Change set files are segmented into block chunks and compressed with zlib level 6 by default. The default chunk size is 1M blocks. The resulting data directory looks like:
data/acc/block-0.zz
data/acc/block-1000000.zz
data/acc/block-2000000.zz
...
data/authz/block-0.zz
data/authz/block-1000000.zz
data/authz/block-2000000.zz
...
Extraction is the slowest step; a test run on a testnet archive node took around 11 hours on an 8-core SSD machine. Fortunately, change set files can be verified quickly (a few minutes), so they can be shared on a CDN in a trustless manner. Normal users should
download them from a CDN and verify them locally, which is much faster than extracting them yourself.
For the RocksDB backend, the dump command opens the DB in read-only mode and can run against a live node's DB. The goleveldb backend does not yet support this.
$ cronosd changeset verify data
35b85a775ff51cbcc48537247eb786f98fc6a178531d48560126e00f545251be
{"version":"189","storeInfos":[{"name":"acc","commitId":{"version":"189" ... The verify command replays all change sets, rebuilds the target IAVL tree, and outputs the app hash and commit info of the target version (defaults to the latest version in the change sets). You can then manually check the app hash against the block headers.
verify takes several minutes and several gigabytes of RAM to run. If RAM usage is a concern, it can run incrementally: export a snapshot at an intermediate version, then verify the remaining versions starting from that snapshot:
$ cronosd changeset verify data --save-snapshot snapshot --target-version 3000000
$ cronosd changeset verify data --load-snapshot snapshot The change set file format is documented here.
To maximize initial data ingestion speed into RocksDB, we use the SST file writer feature to write out SST files first and then ingest them into the final DB. SST files for each store can be written in parallel. We also developed an external sorting algorithm to sort the data before writing the SST files, so the SST files do not overlap and can be ingested directly into the bottom-most level of the final DB.
$ cronosd changeset build-versiondb-sst ./data ./sst
$ cronosd changeset ingest-versiondb-sst /home/.cronosd/data/versiondb sst/*.sst --move-files --maximum-version 189 You can control peak RAM usage with --concurrency and --sorter-chunk-size.
With default parameters, this finishes in around 12 minutes on our testnet archive node test (8 cores, peak RSS 2 GB).
When migrating an existing archive node to VersionDB, it is recommended to rebuild application.db from scratch to reclaim disk space more quickly. We provide a command to restore a single version of the IAVL tree from a memiavl snapshot:
$ # create memiavl snapshot
$ cronosd changeset verify data --save-snapshot snapshot
$ # restore application.db
$ cronosd changeset restore-app-db snapshot application.db Then replace the entire application.db in the node with the newly generated one.

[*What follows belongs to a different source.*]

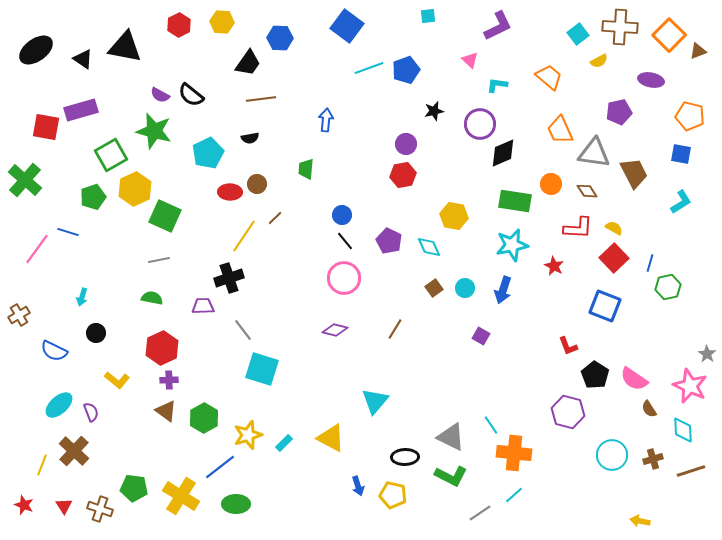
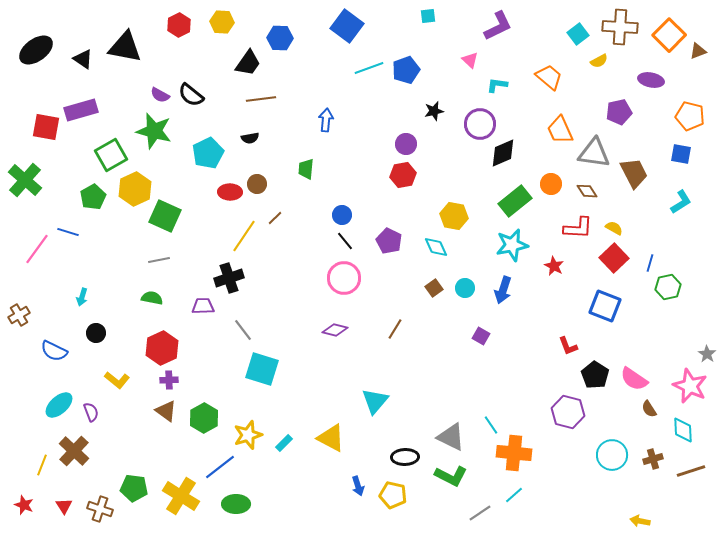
green pentagon at (93, 197): rotated 10 degrees counterclockwise
green rectangle at (515, 201): rotated 48 degrees counterclockwise
cyan diamond at (429, 247): moved 7 px right
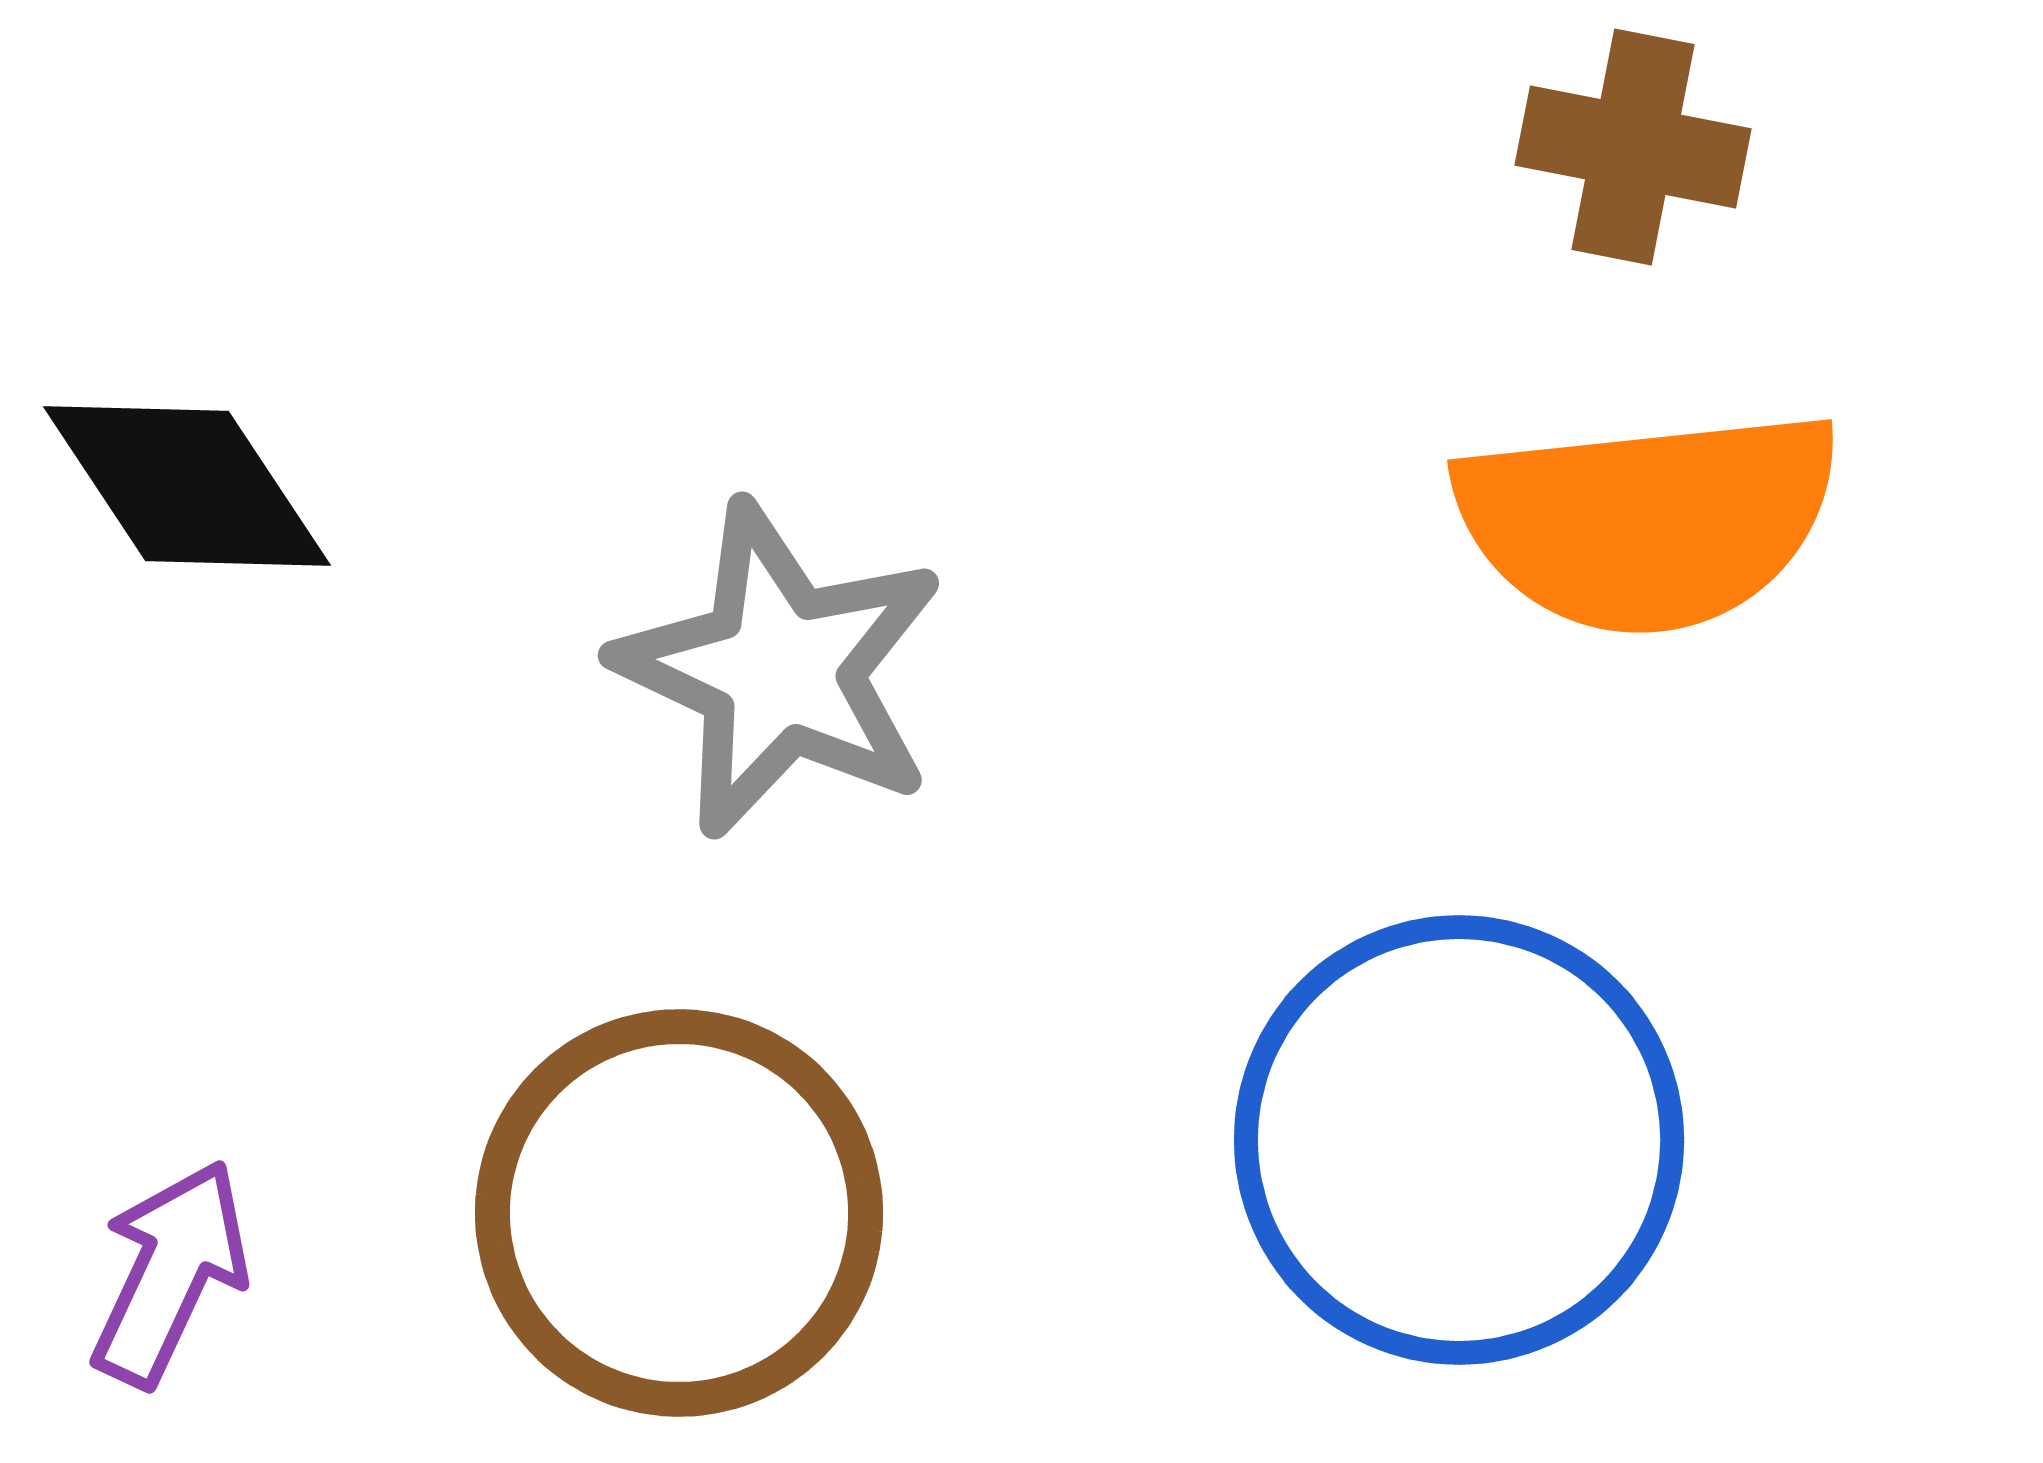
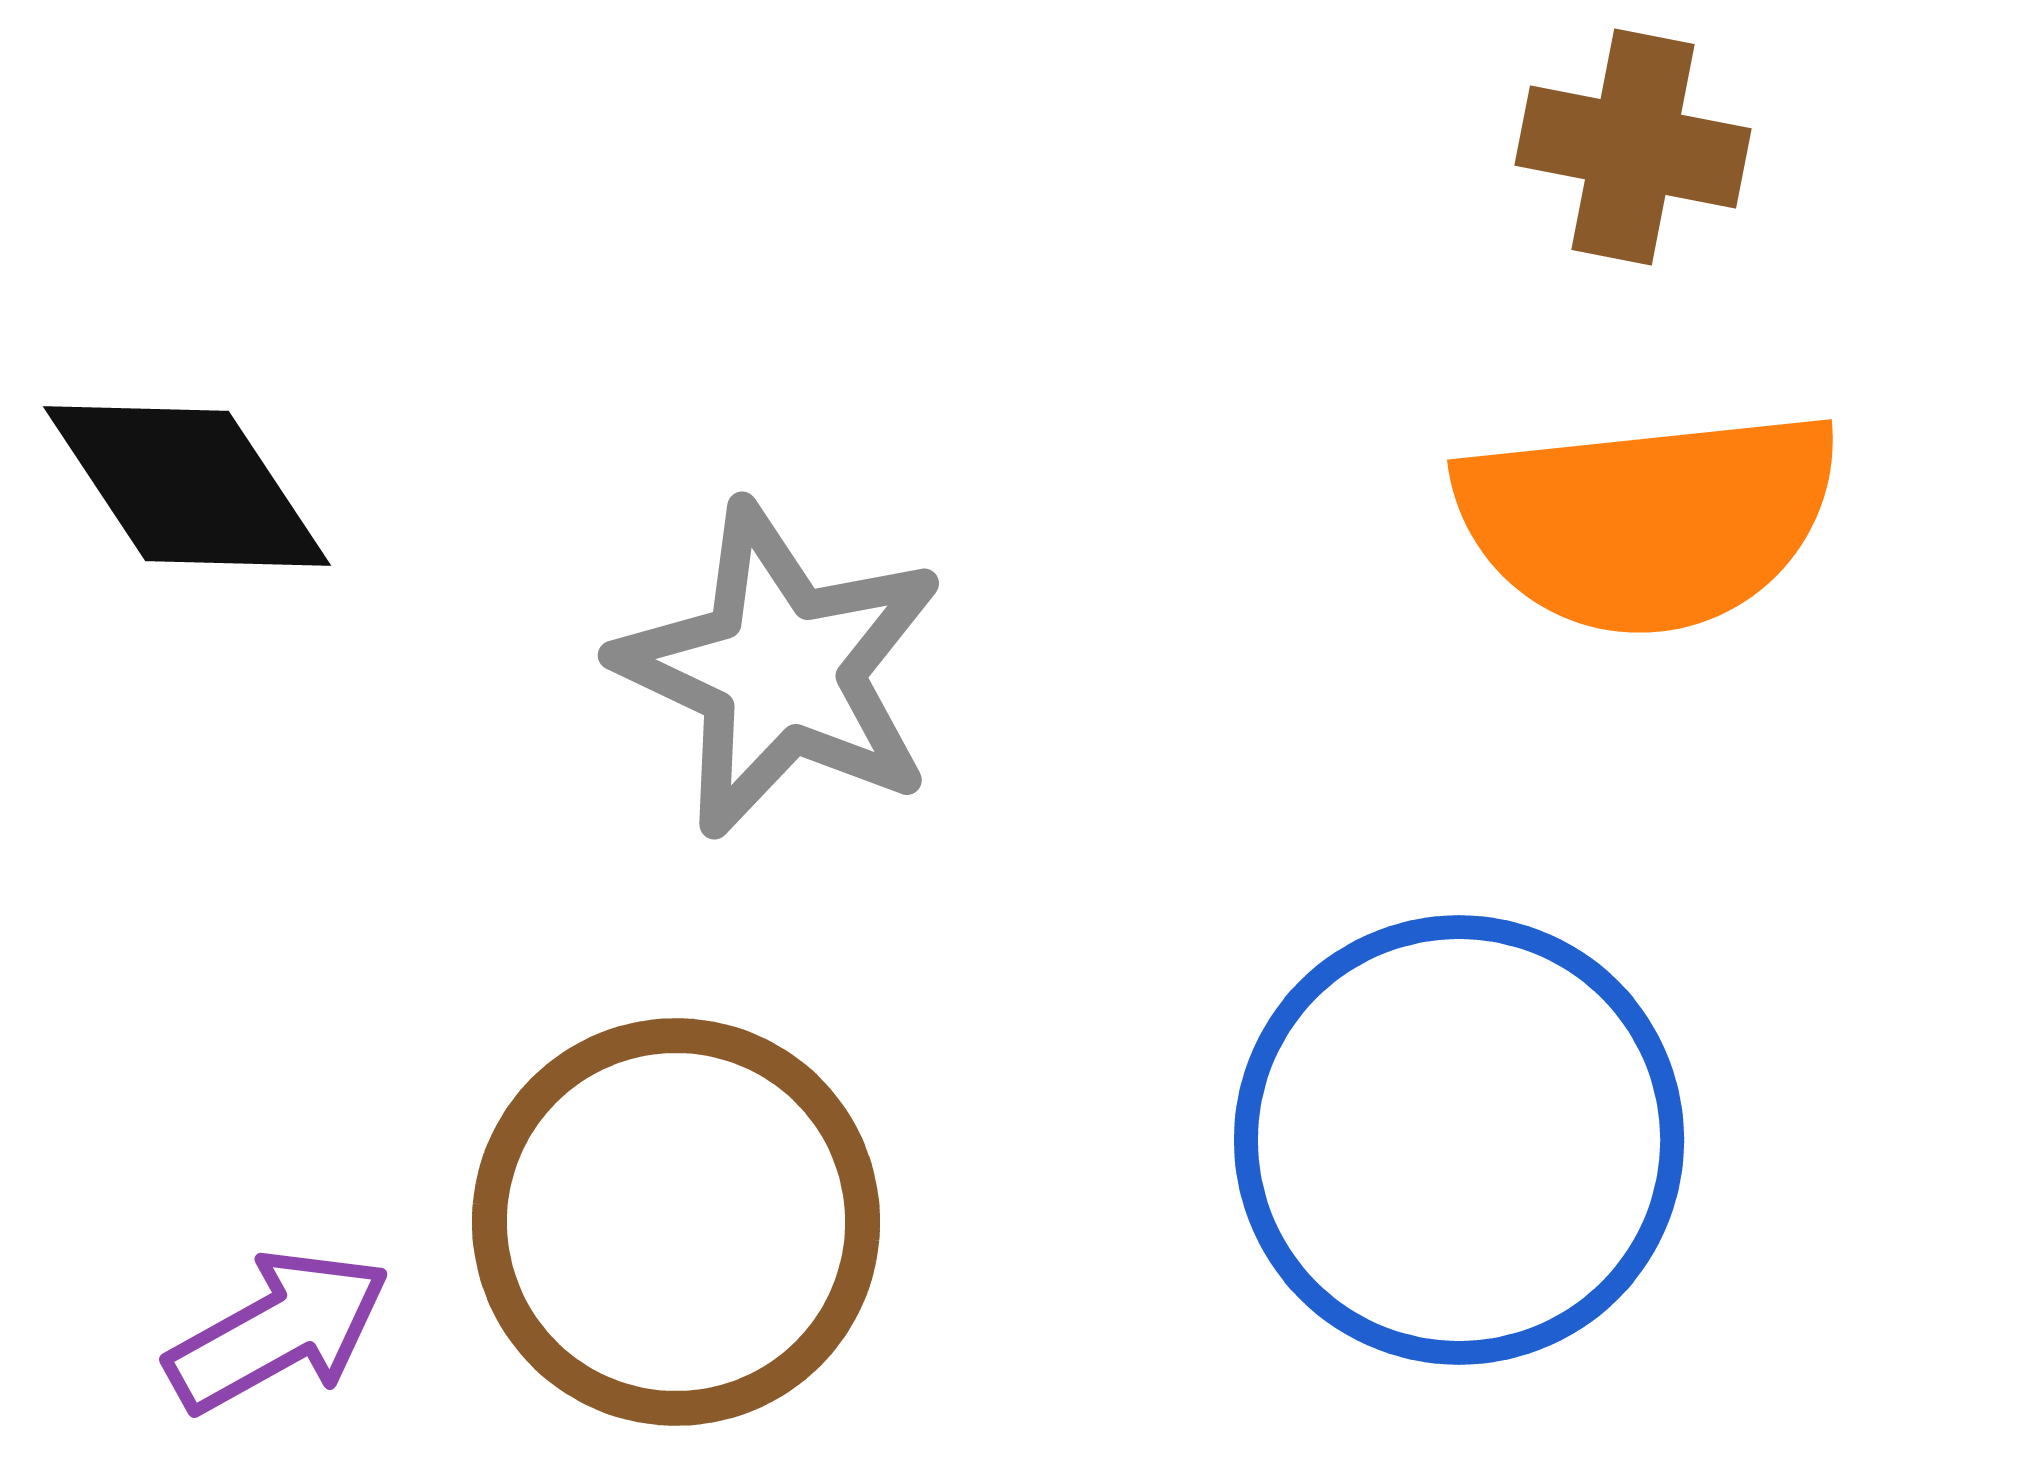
brown circle: moved 3 px left, 9 px down
purple arrow: moved 108 px right, 58 px down; rotated 36 degrees clockwise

This takes only a few minutes to run on our testnet archive node. It currently supports generating only a RocksDB application.db, so set app-db-backend="rocksdb" in app.toml.
If a non-empty VersionDB lags behind the current application.db, the node will refuse to start. In this case you can either sync VersionDB to catch up with application.db, or restore application.db to the version matching VersionDB. To catch up, follow the same
procedure as migrating from genesis, but pass the relevant block range to the change set dump command.